## GIVEN INFORMATION
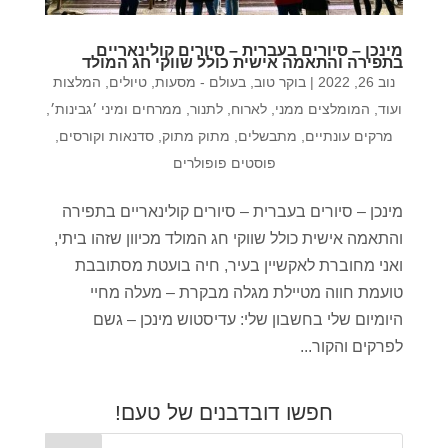
מינכן – סיורים בעברית – סיורים קולינאריים
בתפירה והתאמה אישית כולל שווקי חג המולד
נוב 26, 2022
|
בוקר טוב
,
בעולם - מסעות, טיולים, המלצות
ועוד
,
המומלצים ממני
,
לארוח
,
לתנור
,
ממרחים ומיני ׳גבינות׳
,
מרקים עונתיים
,
מתבשלים
,
מתוק מתוק
,
סדנאות וקורסים
,
פוסטים פופולרים
מינכן – סיורים בעברית – סיורים קולינאריים בתפירה
והתאמה אישית כולל שווקי חג המולד מכיוון שזהו ביתי,
ואני מחוברת לאקשיין בעיר, חיה בועטת מסתובבת
טועמת חווה מטיילת מגלה מבקרת – מעלה מחיי
היומיום שלי בחשבון שלי: עדיסטוש מינכן – גשם
לפרקים והקור...
חפשו דובדבנים של טעם!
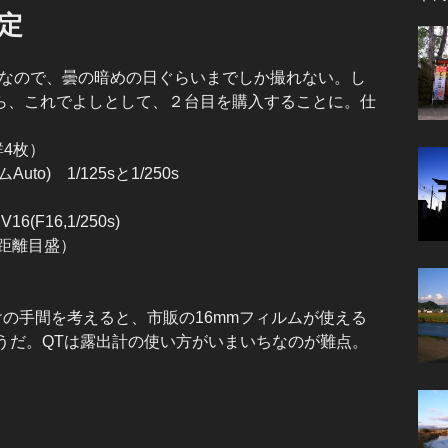
決定
sまでなので、曇の暗めの日ぐらいまでしか撮れない。し
ら、これでよしとして、２台目を購入することに。仕
3群4枚）
) 1/125sと1/250s
6(F16,1/250s)
距離目盛）
けの手間を考えると、市販の16mmフィルムが使える
方が多そうだ。QTは露出計の使い方がいまいちなのが難点。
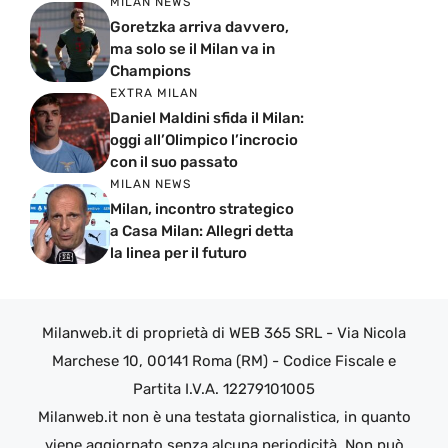
MILAN NEWS
Goretzka arriva davvero,
ma solo se il Milan va in
Champions
EXTRA MILAN
Daniel Maldini sfida il Milan:
oggi all’Olimpico l’incrocio
con il suo passato
MILAN NEWS
Milan, incontro strategico
a Casa Milan: Allegri detta
la linea per il futuro
Milanweb.it di proprietà di WEB 365 SRL - Via Nicola
Marchese 10, 00141 Roma (RM) - Codice Fiscale e
Partita I.V.A. 12279101005
Milanweb.it non è una testata giornalistica, in quanto
viene aggiornato senza alcuna periodicità. Non può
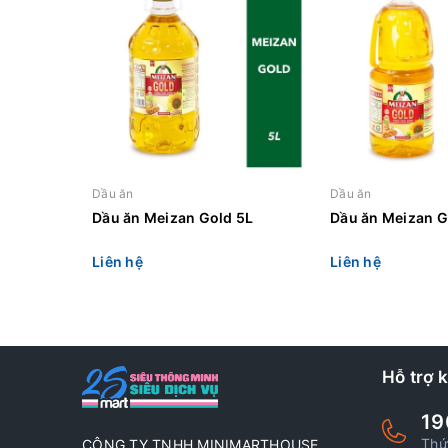
Dầu ăn
Dầu ăn
Dầu ăn Meizan Gold 5L
Dầu ăn Meizan G
Liên hệ
Liên hệ
Hỗ trợ 
19
Thứ
CÔNG TY TNHH MINIMARTHOUSE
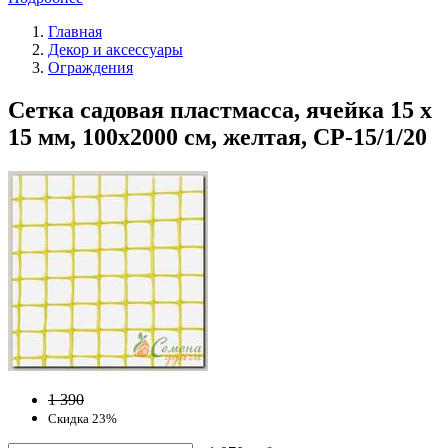
Главная
Декор и аксессуары
Ограждения
Сетка садовая пластмасса, ячейка 15 х
15 мм, 100х2000 см, желтая, СР-15/1/20
1 390
Скидка 23%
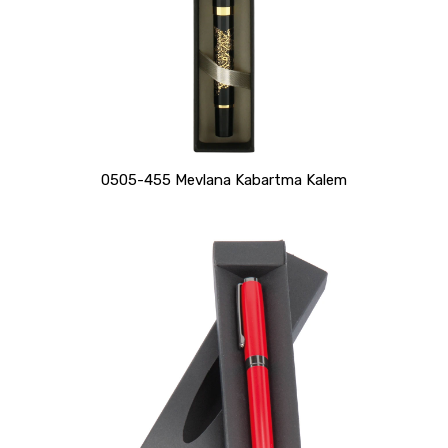
0505-455 Mevlana Kabartma Kalem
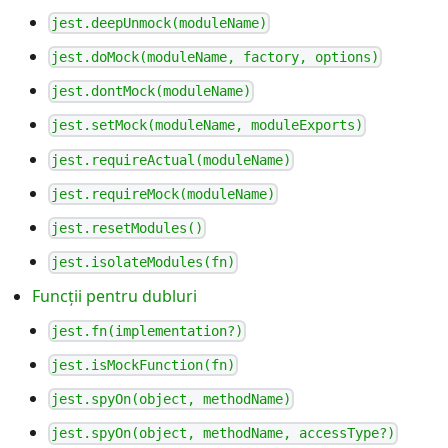
jest.deepUnmock(moduleName)
jest.doMock(moduleName, factory, options)
jest.dontMock(moduleName)
jest.setMock(moduleName, moduleExports)
jest.requireActual(moduleName)
jest.requireMock(moduleName)
jest.resetModules()
jest.isolateModules(fn)
Funcții pentru dubluri
jest.fn(implementation?)
jest.isMockFunction(fn)
jest.spyOn(object, methodName)
jest.spyOn(object, methodName, accessType?)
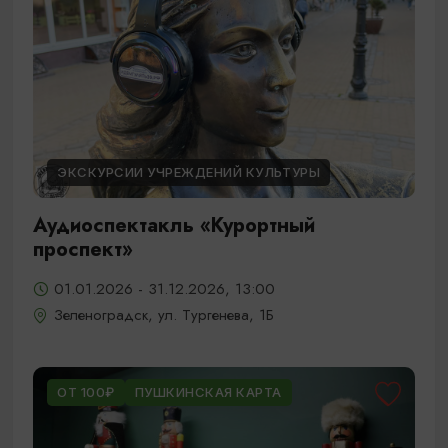
ЭКСКУРСИИ УЧРЕЖДЕНИЙ КУЛЬТУРЫ
Аудиоспектакль «Курортный
проспект»
01.01.2026 - 31.12.2026, 13:00
Зеленоградск, ул. Тургенева, 1Б
ОТ 100₽
ПУШКИНСКАЯ КАРТА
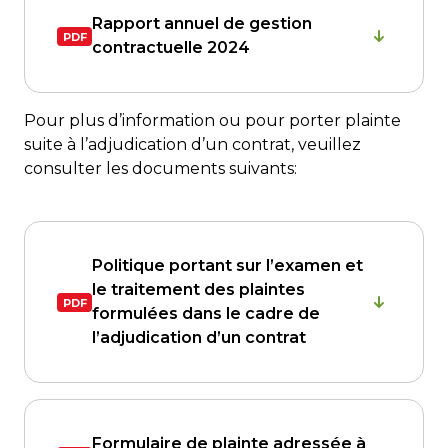
Rapport annuel de gestion
contractuelle 2024
Pour plus d’information ou pour porter plainte
suite à l’adjudication d’un contrat, veuillez
consulter les documents suivants:
Politique portant sur l’examen et
le traitement des plaintes
formulées dans le cadre de
l’adjudication d’un contrat
Formulaire de plainte adressée à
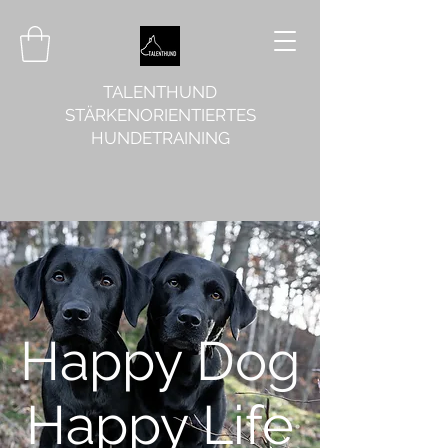
TALENTHUND
STÄRKENORIENTIERTES
HUNDETRAINING
Happy Dog
Happy Life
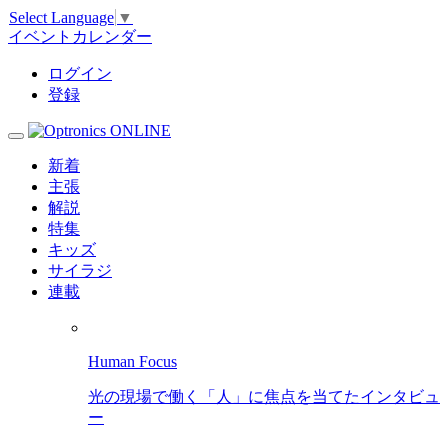
Select Language
▼
イベントカレンダー
ログイン
登録
新着
主張
解説
特集
キッズ
サイラジ
連載
Human Focus
光の現場で働く「人」に焦点を当てたインタビュ
ー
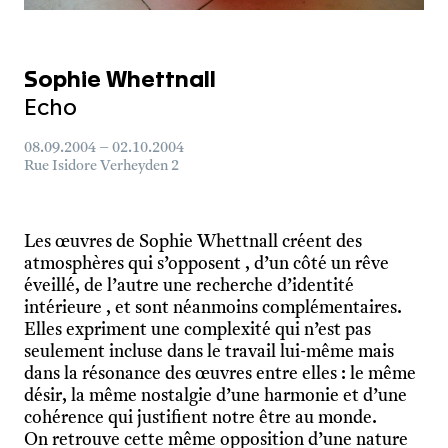
Sophie Whettnall
Echo
08.09.2004 – 02.10.2004
Rue Isidore Verheyden 2
Les œuvres de Sophie Whettnall créent des
atmosphères qui s’opposent , d’un côté un rêve
éveillé, de l’autre une recherche d’identité
intérieure , et sont néanmoins complémentaires.
Elles expriment une complexité qui n’est pas
seulement incluse dans le travail lui-même mais
dans la résonance des œuvres entre elles : le même
désir, la même nostalgie d’une harmonie et d’une
cohérence qui justifient notre être au monde.
On retrouve cette même opposition d’une nature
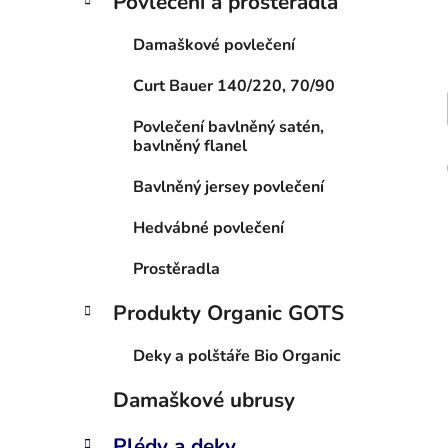
Povlečení a prostěradla
Damaškové povlečení
Curt Bauer 140/220, 70/90
Povlečení bavlněný satén,
bavlněný flanel
Bavlněný jersey povlečení
Hedvábné povlečení
Prostěradla
Produkty Organic GOTS
Deky a polštáře Bio Organic
Damaškové ubrusy
Plédy a deky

## WHAT THE EXERCISE ASKS
Please count how many lines of the material above include the string "אישית", then give that number alone.

## OUTPUT FOR THIS EXERCISE
2